START Entries supplied
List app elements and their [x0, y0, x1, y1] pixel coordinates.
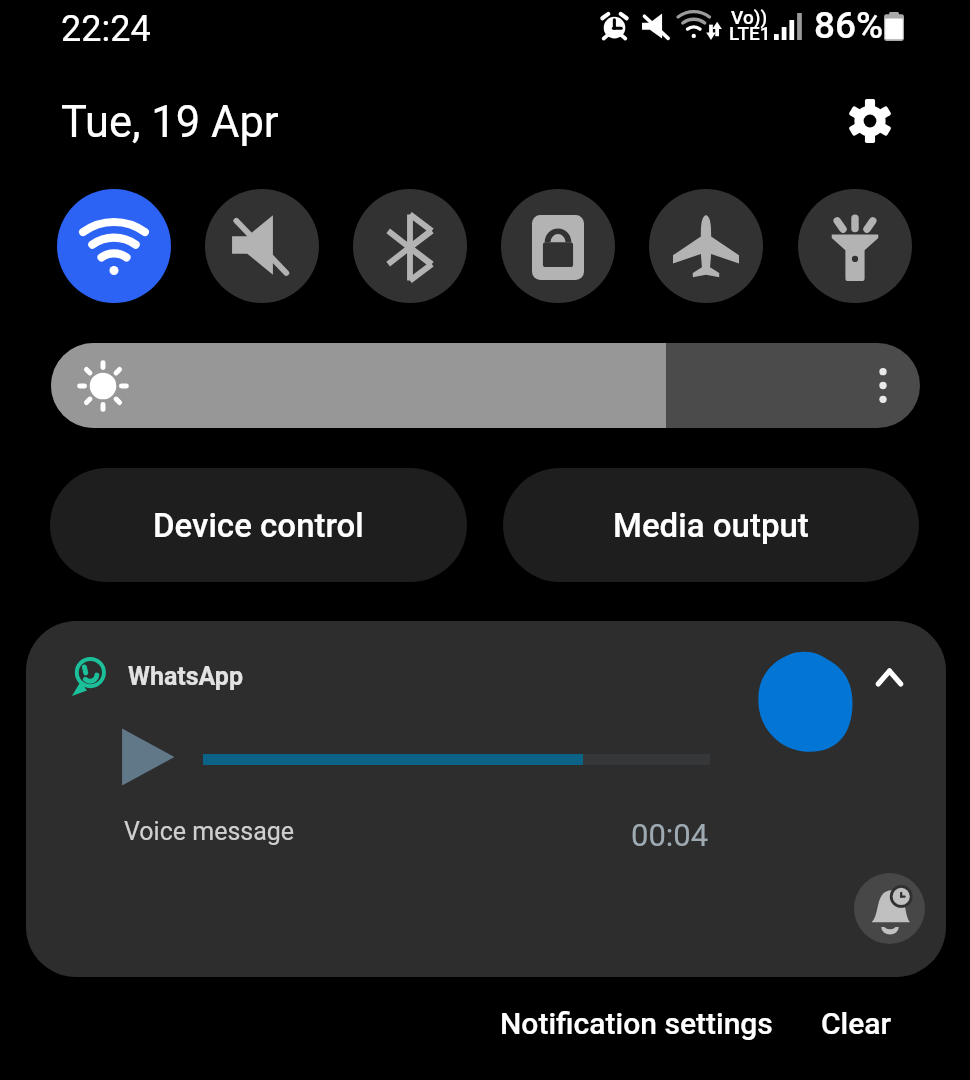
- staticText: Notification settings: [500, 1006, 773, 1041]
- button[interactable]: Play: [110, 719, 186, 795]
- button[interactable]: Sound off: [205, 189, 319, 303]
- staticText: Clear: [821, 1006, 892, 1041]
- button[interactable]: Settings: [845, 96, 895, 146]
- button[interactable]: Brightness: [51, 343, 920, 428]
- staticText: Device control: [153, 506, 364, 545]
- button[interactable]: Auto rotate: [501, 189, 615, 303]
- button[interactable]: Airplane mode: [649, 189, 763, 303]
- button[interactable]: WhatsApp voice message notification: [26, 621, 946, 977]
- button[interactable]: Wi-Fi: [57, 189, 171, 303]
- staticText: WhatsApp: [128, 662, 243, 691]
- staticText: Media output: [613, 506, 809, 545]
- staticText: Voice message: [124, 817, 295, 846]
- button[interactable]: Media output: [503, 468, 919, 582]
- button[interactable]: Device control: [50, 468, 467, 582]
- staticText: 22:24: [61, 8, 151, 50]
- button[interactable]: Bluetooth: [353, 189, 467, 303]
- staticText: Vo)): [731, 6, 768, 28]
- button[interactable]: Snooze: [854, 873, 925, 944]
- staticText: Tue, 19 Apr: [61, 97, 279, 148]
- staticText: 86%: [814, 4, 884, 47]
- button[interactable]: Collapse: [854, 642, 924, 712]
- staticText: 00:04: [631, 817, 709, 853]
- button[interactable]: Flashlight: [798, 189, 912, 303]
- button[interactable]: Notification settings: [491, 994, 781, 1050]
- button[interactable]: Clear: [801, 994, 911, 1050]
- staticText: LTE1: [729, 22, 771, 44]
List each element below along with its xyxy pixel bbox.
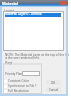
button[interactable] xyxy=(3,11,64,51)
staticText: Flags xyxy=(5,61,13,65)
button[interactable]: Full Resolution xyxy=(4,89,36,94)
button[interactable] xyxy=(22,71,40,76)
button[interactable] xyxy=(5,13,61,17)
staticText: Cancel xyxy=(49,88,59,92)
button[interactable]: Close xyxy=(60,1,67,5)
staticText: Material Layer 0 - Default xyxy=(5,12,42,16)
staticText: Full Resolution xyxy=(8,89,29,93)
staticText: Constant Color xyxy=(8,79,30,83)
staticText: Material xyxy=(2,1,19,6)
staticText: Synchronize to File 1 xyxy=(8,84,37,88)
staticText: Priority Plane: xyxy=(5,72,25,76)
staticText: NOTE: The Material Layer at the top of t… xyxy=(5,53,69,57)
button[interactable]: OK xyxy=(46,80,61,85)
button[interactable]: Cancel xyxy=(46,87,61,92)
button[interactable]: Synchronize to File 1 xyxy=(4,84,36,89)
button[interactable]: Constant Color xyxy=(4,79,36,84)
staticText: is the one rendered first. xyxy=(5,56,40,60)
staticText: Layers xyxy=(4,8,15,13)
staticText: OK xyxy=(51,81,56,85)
END Entries supplied
# Task to complete
Lines that include the word "Color" are to be extracted from the data above.

# Completed exercise
staticText: Constant Color xyxy=(8,79,30,83)
button[interactable]: Constant Color xyxy=(4,79,36,84)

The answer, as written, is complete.